Extracted records
--------------------------------------------------

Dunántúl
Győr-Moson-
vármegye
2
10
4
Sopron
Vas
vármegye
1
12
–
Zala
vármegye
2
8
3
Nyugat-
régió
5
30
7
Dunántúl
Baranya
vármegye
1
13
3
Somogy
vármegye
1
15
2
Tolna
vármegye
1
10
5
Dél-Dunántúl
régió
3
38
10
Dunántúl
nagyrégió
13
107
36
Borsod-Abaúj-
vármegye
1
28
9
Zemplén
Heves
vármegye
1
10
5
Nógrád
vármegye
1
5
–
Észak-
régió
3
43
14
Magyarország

--------------------------------------------------

● WHAT YOU ARE ASKED TO DO: All entries are to be retyped with no difference from the original.

● ANSWER TO THIS PROBLEM:
Dunántúl
Győr-Moson-
vármegye
2
10
4
Sopron
Vas
vármegye
1
12
–
Zala
vármegye
2
8
3
Nyugat-
régió
5
30
7
Dunántúl
Baranya
vármegye
1
13
3
Somogy
vármegye
1
15
2
Tolna
vármegye
1
10
5
Dél-Dunántúl
régió
3
38
10
Dunántúl
nagyrégió
13
107
36
Borsod-Abaúj-
vármegye
1
28
9
Zemplén
Heves
vármegye
1
10
5
Nógrád
vármegye
1
5
–
Észak-
régió
3
43
14
Magyarország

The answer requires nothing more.